Puncta 13.03.22 || Minggu Prapaskah II || Lukas 9: 28b-36

 

Melepaskan Ego

SALAH satu pendaki gunung perempuan yang berhasil menaklukkan Mount Everest (8.848 mdpl) adalah Vannesa O’Brien.

Perempuan 56 tahun itu mengatakan, “Tantangan terberat pendakian gunung bukan soal fisik, tetapi mental.”

Ia banyak bermeditasi untuk mengatasi hal-hal negatif dan rasa cemas dalam pikiran.

Menurut O’Brien, mendaki gunung telah mengajarinya banyak hal. Pertama dan tersulit adalah melepaskan kendali untuk fokus pada hal-hal yang dapat dikendalikan.

“Untuk mencapai puncak gunung, saya harus melepaskan ego yang saya miliki, terlalu berat untuk diangkut. Egoisme itu ada di suatu celah dalam hati kita.”

Melepaskan ego itulah yang paling sulit dalam hidup kita. Untuk bisa menikmati keindahan di atas puncak, egoisme pribadi harus ditinggalkan. Orang harus rela mengorbankan egonya.

Ketika berada di puncak gunung, Petrus dan teman-temannya melihat Yesus dalam kemuliaan-Nya. Wajah Yesus berubah dan pakaiann-Nya menjadi putih berkilau-kilauan.

Dalam puncak kebahagiaan, Petrus berkata, “Guru, betapa bahagianya kami berada di tempat ini. Baiklah kami dirikan sekarang tiga kemah, satu untuk Engkau, satu untuk Musa dan satu untuk Elia.”

Petrus tidak memikirkan dirinya dan teman-temannya. Ia meninggalkan egonya dan hanya mendirikan tiga kemah saja. Untuk Yesus, Musa dan Elia. Mereka sendiri tidak dipikirkan.

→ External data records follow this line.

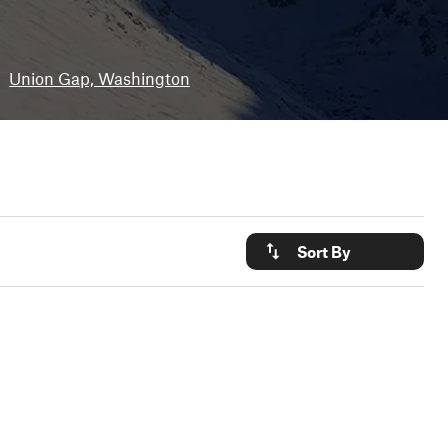
•
Union Gap, Washington
Sort By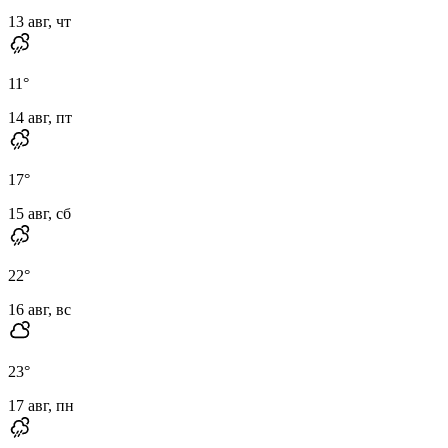
13 авг, чт
11
°
14 авг, пт
17
°
15 авг, сб
22
°
16 авг, вс
23
°
17 авг, пн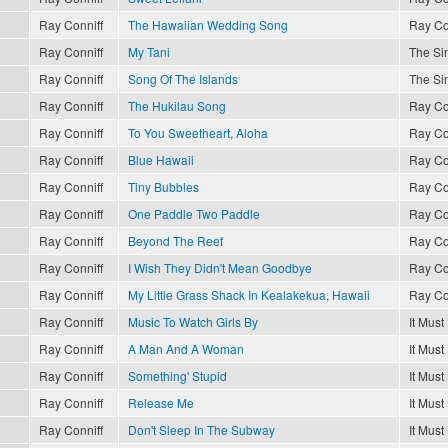
Ray Conniff
The Hawaiian Wedding Song
Ray Co
Ray Conniff
My Tani
The Sin
Ray Conniff
Song Of The Islands
The Sin
Ray Conniff
The Hukilau Song
Ray Co
Ray Conniff
To You Sweetheart, Aloha
Ray Co
Ray Conniff
Blue Hawaii
Ray Co
Ray Conniff
Tiny Bubbles
Ray Co
Ray Conniff
One Paddle Two Paddle
Ray Co
Ray Conniff
Beyond The Reef
Ray Co
Ray Conniff
I Wish They Didn't Mean Goodbye
Ray Co
Ray Conniff
My Little Grass Shack In Kealakekua, Hawaii
Ray Co
Ray Conniff
Music To Watch Girls By
It Must
Ray Conniff
A Man And A Woman
It Must
Ray Conniff
Something' Stupid
It Must
Ray Conniff
Release Me
It Must
Ray Conniff
Don't Sleep In The Subway
It Must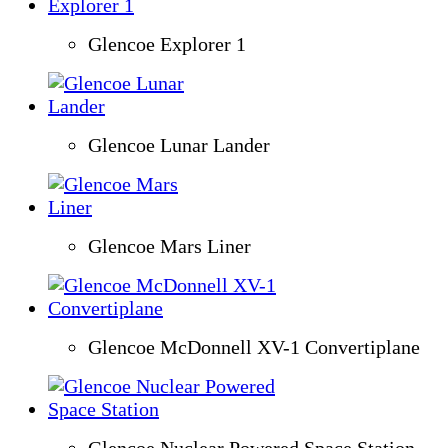
Glencoe Explorer 1
Glencoe Lunar Lander
Glencoe Mars Liner
Glencoe McDonnell XV-1 Convertiplane
Glencoe Nuclear Powered Space Station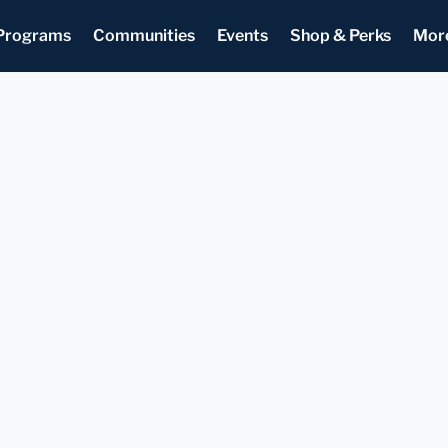
Programs
Communities
Events
Shop & Perks
Mor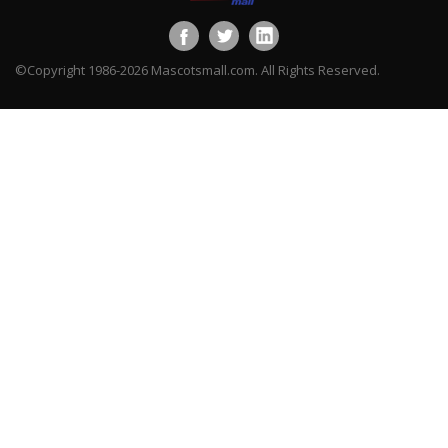
©Copyright 1986-2026 Mascotsmall.com. All Rights Reserved.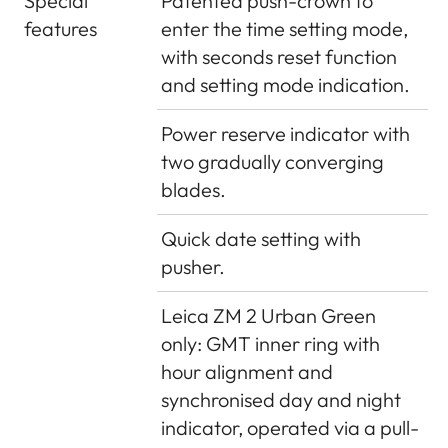
Special
Patented push-crown to
features
enter the time setting mode,
with seconds reset function
and setting mode indication.
Power reserve indicator with
two gradually converging
blades.
Quick date setting with
pusher.
Leica ZM 2 Urban Green
only: GMT inner ring with
hour alignment and
synchronised day and night
indicator, operated via a pull-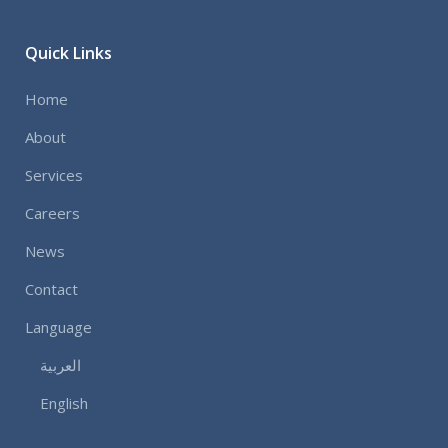
Quick Links
Home
About
Services
Careers
News
Contact
Language
العربية
English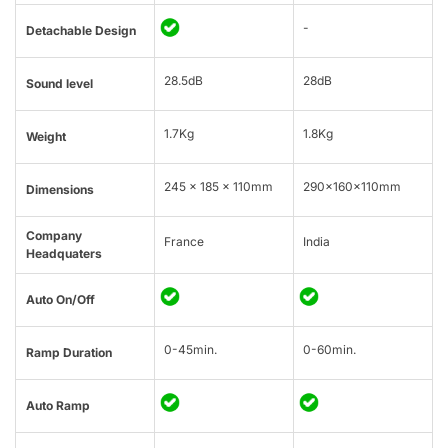
-
Detachable Design
28.5dB
28dB
Sound level
1.7Kg
1.8Kg
Weight
245 x 185 x 110mm
290x160x110mm
Dimensions
Company
France
India
Headquaters
Auto On/Off
0-45min.
0-60min.
Ramp Duration
Auto Ramp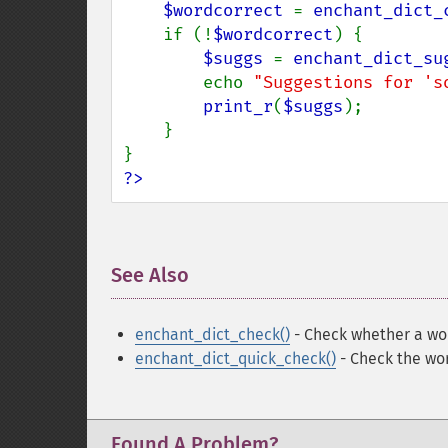
$wordcorrect 
= 
enchant_dict_
    if (!
$wordcorrect
) {

$suggs 
= 
enchant_dict_su
        echo 
"Suggestions for 's
print_r
(
$suggs
);

    }

?>
See Also
¶
enchant_dict_check()
- Check whether a wor
enchant_dict_quick_check()
- Check the wor
Found A Problem?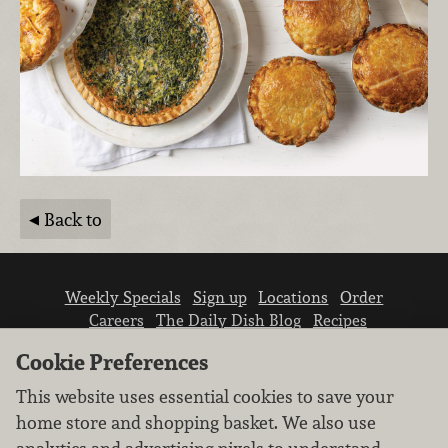
Back to
Weekly Specials
Sign up
Locations
Order
Careers
The Daily Dish Blog
Recipes
Vendor info
Newsroom
Contact us
Cookie Preferences
This website uses essential cookies to save your
home store and shopping basket. We also use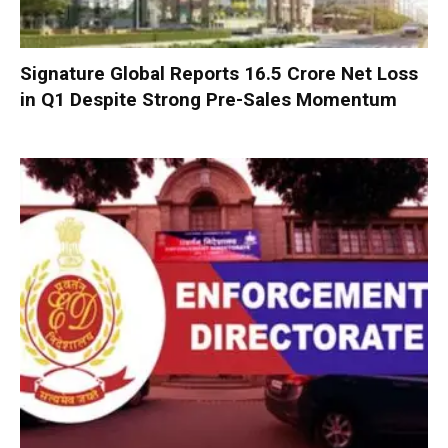
Signature Global Reports ₹16.5 Crore Net Loss
in Q1 Despite Strong Pre-Sales Momentum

Dalam kemuliaan di atas gunung itu, Yesus menegaskan kembali tujuan kepergian-Nya yang akan digenapi di Yerusalem.

Penggenapan itu akan terjadi di atas gunung juga yakni ketika Dia disalibkan di Gunung Golgota.

Kemuliaan Yesus itu juga ditandai dengan mengorbankan egoisme diri. Ia rela mati demi keselamatan manusia. Ia mengorbankan diri-Nya agar manusia bahagia hidupnya.

Apakah itu kebahagiaan jika hanya mengejar egoisme pribadi dan mengorbankan orang lain?

Hari-hari ini kita sedang mendengar berita, beberapa “OKB, Orang Kaya Baru” sedang diburu oleh polisi karena mereka memperkaya diri dengan melakukan bisnis penipuan.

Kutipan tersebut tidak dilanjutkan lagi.